Violeta Hristodoulova réinvente la maison en kit

Par Olivier Mirguet, à Strasbourg  |   |  1030  mots
Violeta Hristodoulova. (Crédits : DR)
Cette architecte strasbourgeoise ambitionne de vendre, en préfabriqué, clés en mains et décorées, des petites villas façonnées en Bulgarie et habillées en Alsace.

En récompensant le projet d'« Architecture modulaire efficace » (AME) au terme d'un appel à projets qui a aussi mobilisé des créateurs d'applications pour smartphone et des inventeurs de bornes de recharge pour voitures électriques, l'équipe de Tango & Scan, le concours d'innovation lancé par l'Eurométropole de Strasbourg, a couronné une représentante de l'ancienne économie.
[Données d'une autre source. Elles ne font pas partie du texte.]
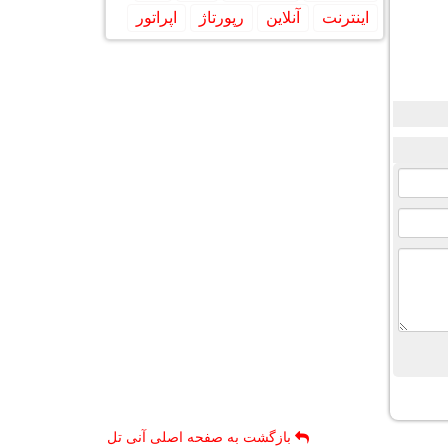
اینترنت
آنلاین
رپورتاژ
اپراتور
بازگشت به صفحه اصلی آنی تل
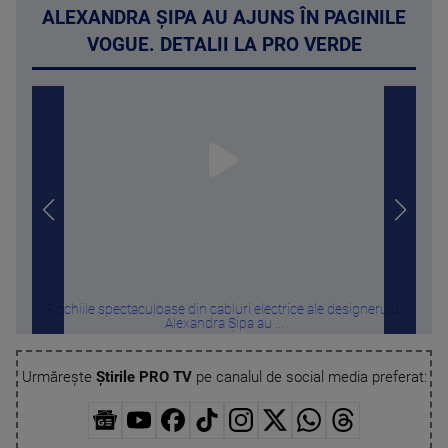
ALEXANDRA ȘIPA AU AJUNS ÎN PAGINILE
VOGUE. DETALII LA PRO VERDE
Rochiile spectaculoase din cabluri electrice ale designerului
Ora
Alexandra Șipa au ...
Urmărește
Știrile PRO TV
pe canalul de social media preferat:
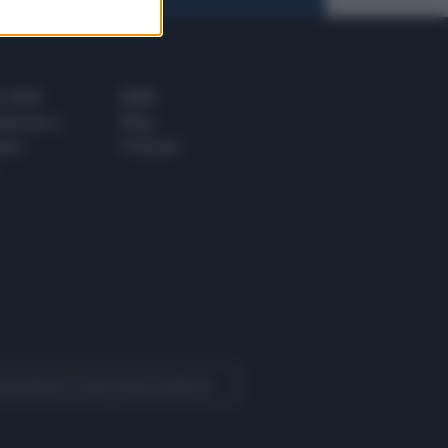
 E TECH
ALTRO
tazione e
Blog
ere
Podcast
 Quotidiano come fonte preferita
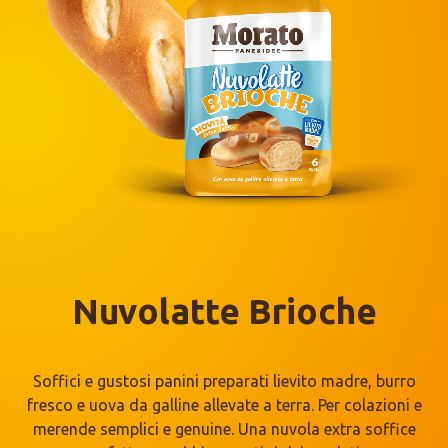
Nuvolatte Brioche
Soffici e gustosi panini preparati lievito madre, burro
fresco e uova da galline allevate a terra. Per colazioni e
merende semplici e genuine. Una nuvola extra soffice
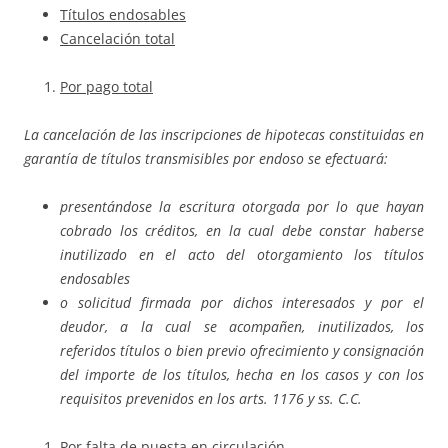
Títulos endosables
Cancelación total
Por pago total
La cancelación de las inscripciones de hipotecas constituidas en
garantía de títulos transmisibles por endoso se efectuará:
presentándose la escritura otorgada por lo que hayan
cobrado los créditos, en la cual debe constar haberse
inutilizado en el acto del otorgamiento los títulos
endosables
o solicitud firmada por dichos interesados y por el
deudor, a la cual se acompañen, inutilizados, los
referidos títulos o bien previo ofrecimiento y consignación
del importe de los títulos, hecha en los casos y con los
requisitos prevenidos en los arts. 1176 y ss. C.C.
Por falta de puesta en circulación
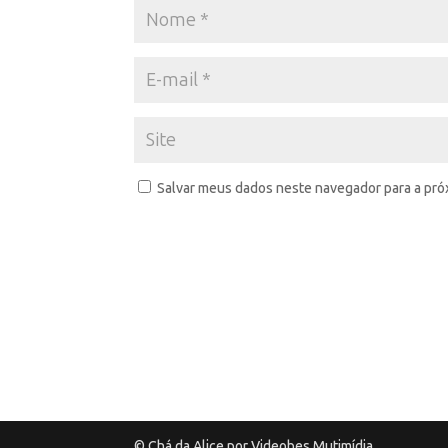
Salvar meus dados neste navegador para a pró
© Chá da Alice por Videobes Mutimídia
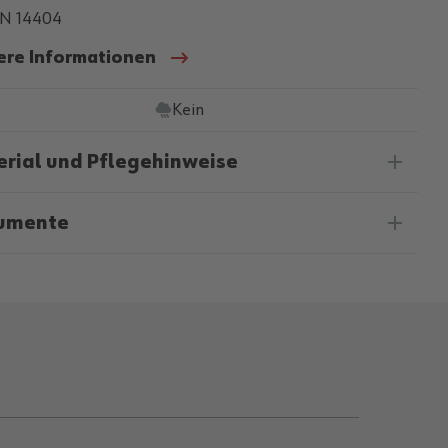
N 14404
ere Informationen
Kein
rial und Pflegehinweise
umente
Du béton, du marbre et du bois comme matière première pour une startup !

Le ponte entre l'Alsace et la Bulgarie

Violeta Hristodoulova, diplômée il y a huit ans de l'école locale d'architecture et fondatrice de l'agence ViO, a inventé un concept de maison contemporaine qui révolutionne l'idée de la préfabrication et joue, à fond, la carte de la libre circulation des marchandises.

« La maison est composée de deux modules qui s'emboîtent », explique cette trentenaire, dont l'élocution chantante trahit des origines bulgares.
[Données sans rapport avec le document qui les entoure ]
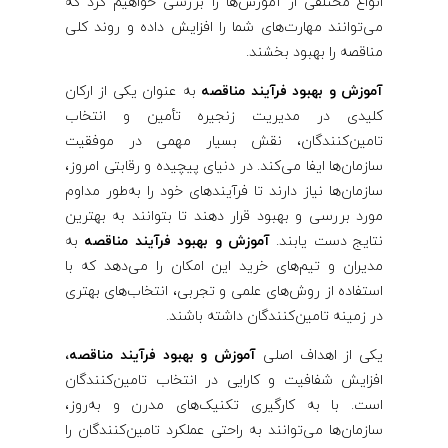
ق
انواع مختلفی از آموزش‌ها را بررسی خواهیم کرد که
می‌توانند مهارت‌های شما را افزایش داده و روند کلی
ص
مناقصه را بهبود بخشند.
ه
آموزش و بهبود فرآیند مناقصه
به عنوان یکی از ارکان
کلیدی در مدیریت زنجیره تأمین و انتخاب
تامین‌کنندگان، نقش بسیار مهمی در موفقیت
سازمان‌ها ایفا می‌کند. در دنیای پیچیده و رقابتی امروز،
سازمان‌ها نیاز دارند تا فرآیندهای خود را به‌طور مداوم
مورد بررسی و بهبود قرار دهند تا بتوانند به بهترین
نتایج دست یابند.
آموزش و بهبود فرآیند مناقصه
به
مدیران و تیم‌های خرید این امکان را می‌دهد که با
استفاده از روش‌های علمی و تجربی، انتخاب‌های بهتری
در زمینه تامین‌کنندگان داشته باشند.
یکی از اهداف اصلی
آموزش و بهبود فرآیند مناقصه،
افزایش شفافیت و کارایی در انتخاب تامین‌کنندگان
است. با به کارگیری تکنیک‌های مدرن و به‌روز،
سازمان‌ها می‌توانند به راحتی عملکرد تامین‌کنندگان را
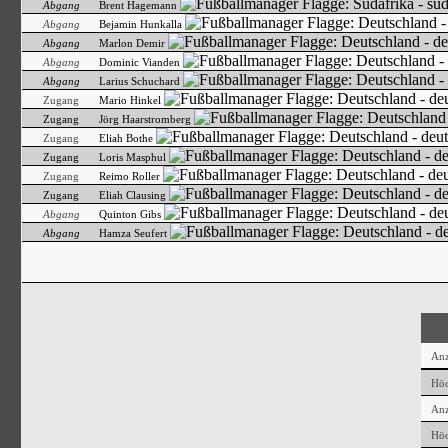
Abgang
Brent Hagemann
Abgang
Bejamin Hunkalla
Abgang
Marlon Demir
Abgang
Dominic Vianden
Abgang
Larius Schuchard
Zugang
Mario Hinkel
Zugang
Jörg Haarstromberg
Zugang
Eliah Bothe
Zugang
Loris Masphul
Zugang
Reimo Roller
Zugang
Eliah Clausing
Abgang
Quinton Gibs
Abgang
Hamza Seufert
Anz
Höc
Anz
Höc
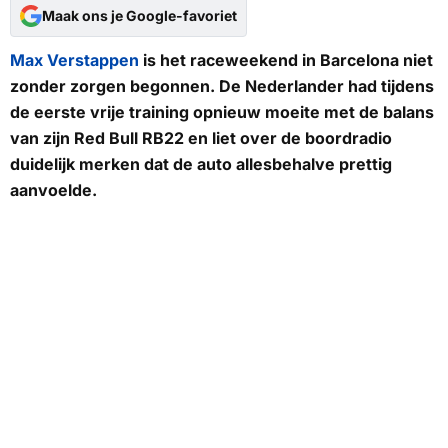
Maak ons je Google-favoriet
Max Verstappen
is het raceweekend in Barcelona niet
zonder zorgen begonnen. De Nederlander had tijdens
de eerste vrije training opnieuw moeite met de balans
van zijn Red Bull RB22 en liet over de boordradio
duidelijk merken dat de auto allesbehalve prettig
aanvoelde.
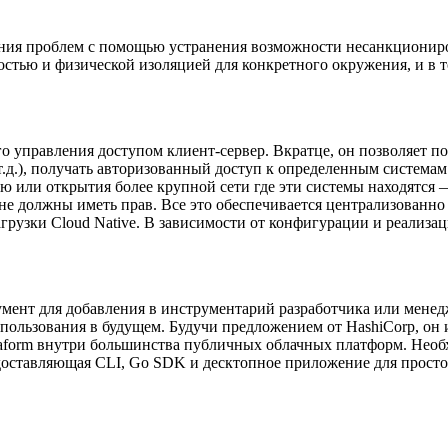
шения проблем с помощью устранения возможности несанкционир
тью и физической изоляцией для конкретного окружения, и в то
го управления доступом клиент-сервер. Вкратце, он позволяет п
т.д.), получать авторизованный доступ к определенным системам
ую или открытия более крупной сети где эти системы находятся
 не должны иметь прав. Все это обеспечивается централизованн
грузки Cloud Native. В зависимости от конфигурации и реализац
мент для добавления в инструментарий разработчика или менед
пользования в будущем. Будучи предложением от HashiCorp, он 
 Terraform внутри большинства публичных облачных платформ. Не
доставляющая CLI, Go SDK и десктопное приложение для просто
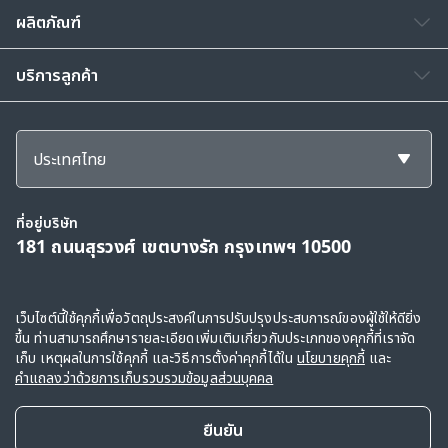
ผลิตภัณฑ์
บริการลูกค้า
ประเทศไทย
ที่อยู่บริษัท
181 ถนนสุรวงศ์ เขตบางรัก กรุงเทพฯ 10500
สงวนลิขสิทธิ์ © 2568, กลุ่มบริษัทเอไอเอ และบริษัทในเครือ ขอสงวนสิทธิ์ทั้งหมดตาม
เว็บไซต์นี้ใช้คุกกี้เพื่อวัตถุประสงค์ในการปรับปรุงประสบการณ์ของผู้ใช้ให้ดียิ่ง
ขึ้น ท่านสามารถศึกษารายละเอียดเพิ่มเติมเกี่ยวกับประเภทของคุกกี้ที่เราจัด
กฎหมาย
เก็บ เหตุผลในการใช้คุกกี้ และวิธีการตั้งค่าคุกกี้ได้ใน
นโยบายคุกกี้
และ
ข้อตกลงการใช้
|
คำแถลงว่าด้วยการเก็บรวบรวมข้อมูลส่วนบุคคล
|
นโยบายคุกกี้
คำแถลงว่าด้วยการเก็บรวบรวมข้อมูลส่วนบุคคล
ยืนยัน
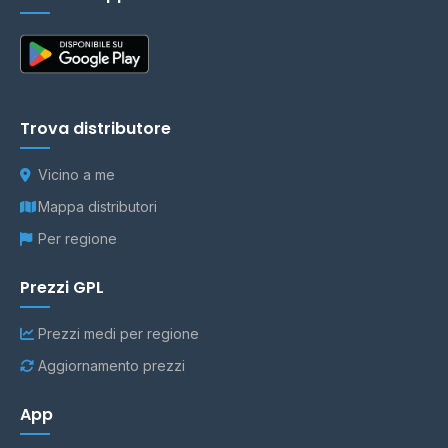
Trova distributore
Vicino a me
Mappa distributori
Per regione
Prezzi GPL
Prezzi medi per regione
Aggiornamento prezzi
App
« Les murs, l'habillage et l'équipement intérieur sont fabriqués et assemblés en Bulgarie. Les morceaux de la maison voyagent jusqu'en France sur un camion. Notre partenaire industriel alsacien assure la pose des modules, l'étanchéité et les façades extérieures, en bois », explique-t-elle.

« Entre l'Alsace et la Bulgarie, l'incidence du coût de la main-d'oeuvre est énorme. Sur un travail artisanal, on évolue dans un ratio entre 1 et 10 », reconnaît Bertrand Burger, président éponyme de l'entreprise de construction bois établie à Lièpvre, dans le Haut-Rhin.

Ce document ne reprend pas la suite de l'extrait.